If any provision of this Agreement shall be held or made invalid
by a court decision, by statute or otherwise, the remainder of
this Agreement shall not be affected thereby and, to this extent,
the provisions of this Agreement shall be deemed to be severable.
Nothing herein shall be construed to make the Sub-Adviser an
agent of CSAM or the Fund.
This Agreement may be executed in counterparts, with the same
effect as if the signatures were upon the same instrument.
Japanese Regulatory Matters
The Sub-Adviser is regulated by the Financial Services
Agency ("FSA") in carrying out its investment business and is
also subject to applicable local laws and regulation.
Limitation of Liability
It is expressly agreed that this Agreement was executed
by or on behalf of the Fund and not by the Trustees of the Fund
or its officers individually, and the obligations of the Fund
hereunder shall not be binding upon any of the Trustees,
shareholders, nominees, officers, agents or employees of the Fund
individually, but bind only the assets and property of the Fund,
as provided in the Agreement and Declaration of Trust of the
Fund.
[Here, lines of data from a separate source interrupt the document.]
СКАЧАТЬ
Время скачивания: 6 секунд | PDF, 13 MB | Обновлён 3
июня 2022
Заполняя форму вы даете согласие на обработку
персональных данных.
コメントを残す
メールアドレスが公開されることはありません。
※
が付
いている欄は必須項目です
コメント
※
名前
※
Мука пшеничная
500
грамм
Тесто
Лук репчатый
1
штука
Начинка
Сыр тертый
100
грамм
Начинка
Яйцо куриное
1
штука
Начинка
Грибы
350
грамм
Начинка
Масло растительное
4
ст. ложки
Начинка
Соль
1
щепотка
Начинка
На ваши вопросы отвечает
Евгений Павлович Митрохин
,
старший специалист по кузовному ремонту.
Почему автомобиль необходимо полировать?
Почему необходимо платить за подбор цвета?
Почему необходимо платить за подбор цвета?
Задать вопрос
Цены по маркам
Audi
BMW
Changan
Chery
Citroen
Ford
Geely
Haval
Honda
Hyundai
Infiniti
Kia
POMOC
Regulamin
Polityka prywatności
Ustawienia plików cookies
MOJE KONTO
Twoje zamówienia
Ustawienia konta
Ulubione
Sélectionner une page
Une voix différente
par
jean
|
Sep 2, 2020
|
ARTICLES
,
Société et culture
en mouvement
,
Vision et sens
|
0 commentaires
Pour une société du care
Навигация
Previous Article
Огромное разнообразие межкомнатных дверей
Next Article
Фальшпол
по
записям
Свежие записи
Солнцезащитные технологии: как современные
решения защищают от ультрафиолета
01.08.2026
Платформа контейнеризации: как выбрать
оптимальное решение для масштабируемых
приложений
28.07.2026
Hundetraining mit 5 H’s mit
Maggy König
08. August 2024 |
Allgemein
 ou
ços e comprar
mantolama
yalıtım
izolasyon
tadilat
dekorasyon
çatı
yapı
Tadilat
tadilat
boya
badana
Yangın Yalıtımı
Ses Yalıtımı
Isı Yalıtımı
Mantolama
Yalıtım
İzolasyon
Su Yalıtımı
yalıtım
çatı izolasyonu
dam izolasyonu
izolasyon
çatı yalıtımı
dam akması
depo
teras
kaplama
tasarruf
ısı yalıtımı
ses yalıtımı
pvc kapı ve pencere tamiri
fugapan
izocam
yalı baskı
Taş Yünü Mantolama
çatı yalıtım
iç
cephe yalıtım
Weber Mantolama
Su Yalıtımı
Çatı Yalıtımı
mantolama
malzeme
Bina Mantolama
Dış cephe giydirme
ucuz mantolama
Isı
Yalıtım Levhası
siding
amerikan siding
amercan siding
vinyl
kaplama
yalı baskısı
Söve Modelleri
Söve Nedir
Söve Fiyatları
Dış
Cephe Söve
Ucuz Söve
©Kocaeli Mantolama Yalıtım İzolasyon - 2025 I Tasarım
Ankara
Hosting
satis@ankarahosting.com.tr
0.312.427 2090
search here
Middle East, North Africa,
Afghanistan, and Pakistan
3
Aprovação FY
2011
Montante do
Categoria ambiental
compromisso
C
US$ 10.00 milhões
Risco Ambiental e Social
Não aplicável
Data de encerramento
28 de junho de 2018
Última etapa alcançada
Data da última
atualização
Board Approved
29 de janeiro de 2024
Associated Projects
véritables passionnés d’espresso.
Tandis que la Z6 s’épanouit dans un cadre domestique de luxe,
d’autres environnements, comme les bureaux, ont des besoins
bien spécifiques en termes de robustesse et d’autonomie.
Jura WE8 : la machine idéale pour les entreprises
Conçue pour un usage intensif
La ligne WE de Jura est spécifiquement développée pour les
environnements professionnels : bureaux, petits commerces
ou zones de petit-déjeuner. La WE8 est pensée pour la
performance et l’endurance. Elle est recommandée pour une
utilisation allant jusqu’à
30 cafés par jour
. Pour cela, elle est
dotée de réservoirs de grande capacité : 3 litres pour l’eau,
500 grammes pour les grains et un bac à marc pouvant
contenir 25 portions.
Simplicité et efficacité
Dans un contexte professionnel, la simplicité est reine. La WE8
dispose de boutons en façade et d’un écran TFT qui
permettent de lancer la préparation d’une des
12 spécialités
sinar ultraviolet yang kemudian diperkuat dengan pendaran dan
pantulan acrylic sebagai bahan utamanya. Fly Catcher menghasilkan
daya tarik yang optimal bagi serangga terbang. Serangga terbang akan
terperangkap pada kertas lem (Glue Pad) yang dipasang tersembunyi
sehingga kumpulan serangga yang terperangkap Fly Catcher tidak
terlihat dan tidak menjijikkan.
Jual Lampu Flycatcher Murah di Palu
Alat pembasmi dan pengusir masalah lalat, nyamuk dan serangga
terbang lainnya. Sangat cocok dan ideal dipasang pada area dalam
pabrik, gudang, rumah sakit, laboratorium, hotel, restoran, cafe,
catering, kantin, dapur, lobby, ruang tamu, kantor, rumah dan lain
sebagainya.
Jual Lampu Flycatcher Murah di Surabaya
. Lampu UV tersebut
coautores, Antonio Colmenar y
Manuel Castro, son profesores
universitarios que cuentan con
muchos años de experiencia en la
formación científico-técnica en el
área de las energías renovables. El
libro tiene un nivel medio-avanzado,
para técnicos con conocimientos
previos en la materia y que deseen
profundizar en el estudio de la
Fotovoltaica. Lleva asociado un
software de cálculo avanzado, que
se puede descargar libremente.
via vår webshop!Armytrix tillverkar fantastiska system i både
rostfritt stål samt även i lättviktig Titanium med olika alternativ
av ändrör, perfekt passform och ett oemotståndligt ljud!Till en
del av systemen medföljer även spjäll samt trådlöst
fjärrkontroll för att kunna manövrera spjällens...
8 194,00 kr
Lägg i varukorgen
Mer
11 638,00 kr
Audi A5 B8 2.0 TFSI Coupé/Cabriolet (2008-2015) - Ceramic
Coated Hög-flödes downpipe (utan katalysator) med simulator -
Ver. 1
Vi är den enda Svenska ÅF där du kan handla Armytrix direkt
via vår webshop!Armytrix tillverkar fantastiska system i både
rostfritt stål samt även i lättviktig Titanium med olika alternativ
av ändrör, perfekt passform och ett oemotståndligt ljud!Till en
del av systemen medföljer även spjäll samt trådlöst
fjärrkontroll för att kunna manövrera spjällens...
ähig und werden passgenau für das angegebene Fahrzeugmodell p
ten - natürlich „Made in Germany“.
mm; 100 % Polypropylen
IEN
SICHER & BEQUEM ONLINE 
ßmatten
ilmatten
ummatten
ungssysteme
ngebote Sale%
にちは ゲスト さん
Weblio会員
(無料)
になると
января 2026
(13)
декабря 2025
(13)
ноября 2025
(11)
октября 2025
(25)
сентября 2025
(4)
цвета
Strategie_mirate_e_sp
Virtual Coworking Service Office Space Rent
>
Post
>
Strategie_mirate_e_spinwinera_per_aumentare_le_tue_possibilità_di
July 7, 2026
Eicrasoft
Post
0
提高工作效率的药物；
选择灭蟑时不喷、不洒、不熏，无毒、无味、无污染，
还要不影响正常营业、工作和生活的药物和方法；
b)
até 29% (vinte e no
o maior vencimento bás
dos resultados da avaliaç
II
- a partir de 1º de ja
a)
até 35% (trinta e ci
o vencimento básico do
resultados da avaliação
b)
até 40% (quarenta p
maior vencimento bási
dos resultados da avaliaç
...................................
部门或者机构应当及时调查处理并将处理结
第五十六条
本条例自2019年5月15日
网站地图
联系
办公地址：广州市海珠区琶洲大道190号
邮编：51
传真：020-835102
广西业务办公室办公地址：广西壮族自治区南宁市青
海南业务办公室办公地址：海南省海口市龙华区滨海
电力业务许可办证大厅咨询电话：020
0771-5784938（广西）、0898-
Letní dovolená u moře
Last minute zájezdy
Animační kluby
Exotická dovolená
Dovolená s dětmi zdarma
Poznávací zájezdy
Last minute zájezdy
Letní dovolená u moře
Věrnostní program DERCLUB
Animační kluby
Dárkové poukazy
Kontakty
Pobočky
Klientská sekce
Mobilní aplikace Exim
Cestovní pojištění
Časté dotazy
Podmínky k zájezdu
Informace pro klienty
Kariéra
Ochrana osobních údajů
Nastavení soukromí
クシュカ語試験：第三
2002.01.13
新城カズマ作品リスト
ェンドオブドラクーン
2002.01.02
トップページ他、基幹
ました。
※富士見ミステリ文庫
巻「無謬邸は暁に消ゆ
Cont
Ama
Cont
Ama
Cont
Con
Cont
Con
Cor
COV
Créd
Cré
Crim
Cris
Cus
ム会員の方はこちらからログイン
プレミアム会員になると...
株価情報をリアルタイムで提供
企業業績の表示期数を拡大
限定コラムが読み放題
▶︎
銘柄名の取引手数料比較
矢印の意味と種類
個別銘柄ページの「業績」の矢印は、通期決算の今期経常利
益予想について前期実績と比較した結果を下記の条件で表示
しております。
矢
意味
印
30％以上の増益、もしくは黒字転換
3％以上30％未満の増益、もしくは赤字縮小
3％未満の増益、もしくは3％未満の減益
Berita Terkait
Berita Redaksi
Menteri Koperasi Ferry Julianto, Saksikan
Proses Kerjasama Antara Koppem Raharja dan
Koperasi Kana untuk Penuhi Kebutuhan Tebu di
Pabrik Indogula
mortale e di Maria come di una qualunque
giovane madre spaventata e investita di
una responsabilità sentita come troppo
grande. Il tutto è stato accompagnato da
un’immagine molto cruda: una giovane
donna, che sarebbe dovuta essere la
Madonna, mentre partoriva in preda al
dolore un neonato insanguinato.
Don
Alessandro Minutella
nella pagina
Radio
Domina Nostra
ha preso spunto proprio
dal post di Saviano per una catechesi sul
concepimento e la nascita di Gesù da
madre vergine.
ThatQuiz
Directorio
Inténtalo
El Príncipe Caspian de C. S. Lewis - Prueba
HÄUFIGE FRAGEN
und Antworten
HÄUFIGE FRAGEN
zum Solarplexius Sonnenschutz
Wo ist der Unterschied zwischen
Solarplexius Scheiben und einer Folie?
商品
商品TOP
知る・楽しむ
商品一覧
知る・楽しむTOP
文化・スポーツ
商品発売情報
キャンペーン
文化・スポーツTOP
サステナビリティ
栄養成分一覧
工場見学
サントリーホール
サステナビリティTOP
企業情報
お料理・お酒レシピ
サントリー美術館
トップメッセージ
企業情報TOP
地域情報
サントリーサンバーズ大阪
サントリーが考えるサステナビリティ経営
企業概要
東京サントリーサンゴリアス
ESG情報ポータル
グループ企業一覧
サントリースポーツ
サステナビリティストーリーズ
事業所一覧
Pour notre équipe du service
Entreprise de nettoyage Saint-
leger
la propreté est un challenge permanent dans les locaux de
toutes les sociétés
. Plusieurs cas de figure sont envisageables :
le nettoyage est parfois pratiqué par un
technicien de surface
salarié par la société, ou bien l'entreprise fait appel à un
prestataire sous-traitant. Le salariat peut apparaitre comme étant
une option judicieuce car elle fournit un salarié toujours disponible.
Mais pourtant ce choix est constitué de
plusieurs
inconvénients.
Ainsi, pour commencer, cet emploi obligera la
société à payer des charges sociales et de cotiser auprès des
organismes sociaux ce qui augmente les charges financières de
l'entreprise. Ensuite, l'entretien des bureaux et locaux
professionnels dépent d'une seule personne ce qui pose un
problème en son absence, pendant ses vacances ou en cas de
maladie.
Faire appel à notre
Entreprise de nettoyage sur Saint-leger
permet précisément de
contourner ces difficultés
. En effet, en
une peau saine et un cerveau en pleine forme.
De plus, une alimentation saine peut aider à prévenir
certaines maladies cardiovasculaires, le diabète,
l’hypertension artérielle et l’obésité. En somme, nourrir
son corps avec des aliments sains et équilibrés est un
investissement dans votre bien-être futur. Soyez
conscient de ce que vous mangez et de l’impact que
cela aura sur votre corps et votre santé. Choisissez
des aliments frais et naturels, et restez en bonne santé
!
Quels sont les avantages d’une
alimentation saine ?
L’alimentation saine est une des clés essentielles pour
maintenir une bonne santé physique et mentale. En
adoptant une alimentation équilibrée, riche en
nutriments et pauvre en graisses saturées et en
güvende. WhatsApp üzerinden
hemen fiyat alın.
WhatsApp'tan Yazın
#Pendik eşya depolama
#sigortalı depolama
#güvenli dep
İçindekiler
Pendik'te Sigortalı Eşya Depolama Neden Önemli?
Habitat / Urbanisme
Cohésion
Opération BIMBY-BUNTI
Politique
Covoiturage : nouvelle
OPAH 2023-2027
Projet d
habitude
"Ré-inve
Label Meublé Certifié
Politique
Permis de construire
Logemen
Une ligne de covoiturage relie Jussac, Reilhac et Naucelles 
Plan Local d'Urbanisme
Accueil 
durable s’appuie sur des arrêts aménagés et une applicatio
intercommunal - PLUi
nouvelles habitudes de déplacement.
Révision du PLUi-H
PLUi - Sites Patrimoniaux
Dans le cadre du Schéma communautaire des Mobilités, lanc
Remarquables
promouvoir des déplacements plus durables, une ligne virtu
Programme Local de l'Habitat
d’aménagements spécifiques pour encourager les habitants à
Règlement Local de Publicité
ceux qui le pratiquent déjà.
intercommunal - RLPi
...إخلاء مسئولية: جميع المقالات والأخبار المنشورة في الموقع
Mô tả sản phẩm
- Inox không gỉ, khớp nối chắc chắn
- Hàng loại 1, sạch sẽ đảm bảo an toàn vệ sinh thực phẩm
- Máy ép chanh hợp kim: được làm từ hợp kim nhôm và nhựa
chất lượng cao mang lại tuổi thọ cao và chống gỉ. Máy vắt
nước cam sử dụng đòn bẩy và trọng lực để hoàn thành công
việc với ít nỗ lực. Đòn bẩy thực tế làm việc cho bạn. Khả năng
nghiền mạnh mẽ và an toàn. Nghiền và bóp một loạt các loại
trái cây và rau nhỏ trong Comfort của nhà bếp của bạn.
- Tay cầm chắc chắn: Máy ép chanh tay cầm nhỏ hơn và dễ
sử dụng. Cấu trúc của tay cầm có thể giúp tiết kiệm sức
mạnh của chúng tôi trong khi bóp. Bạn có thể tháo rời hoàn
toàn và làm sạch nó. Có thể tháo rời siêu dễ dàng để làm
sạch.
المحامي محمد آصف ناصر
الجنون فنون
The execution and delivery of this Agreement have been
authorized by the Trustees and the shareholders of the Portfolio
and signed by an authorized officer of the Fund, acting as such,
and neither such authorization by such Trustees and shareholders
nor such execution and delivery by such officer shall be deemed
to have been made by any of them individually or to impose any
liability on any of them personally, but shall bind only the
trust property of the Fund as provided in its Agreement and
Declaration of Trust.
******************
[signature page follows]
Please confirm that the foregoing is in accordance with
your understanding by indicating your acceptance hereof at the
place below indicated, whereupon it shall become a binding
agreement between us.
Very truly yours,
CREDIT SUISSE ASSET MANAGEMENT, LLC
By: /s/Xxx Xxxxxx
Name: Xxx Xxxxxx
Title: Managing Director
CREDIT SUISSE TRUST
(International Focus Portfolio)
By: /s/Xxx Xxxxxx
Name: Xxx Xxxxxx
Title: Vice President and Secretary
CREDIT SUISSE ASSET
MANAGEMENT LIMITED
By: /s/Xxxxxx Xxxxxx
Name: Xxxxxx Xxxxxx
Title: Representative Director
Date: May 1, 2002
SCHEDULE A
CSAM will pay the Sub-Adviser a fee of $250,000 (the
"Total Fee"), one quarter of which shall be payable in U.S.
dollars in arrears on the last business day of each calendar
quarter. The fee for the first period during which this
Agreement is in effect shall be pro-rated for the portion of the
calendar quarter that the Agreement is in effect. The Total Fee
shall be an aggregate fee paid for services rendered with respect
to this Fund and such other Credit Suisse Funds for which the Sub-
Adviser has been appointed as such and which CSAM and the
Sub-Adviser agree will be governed by this fee schedule.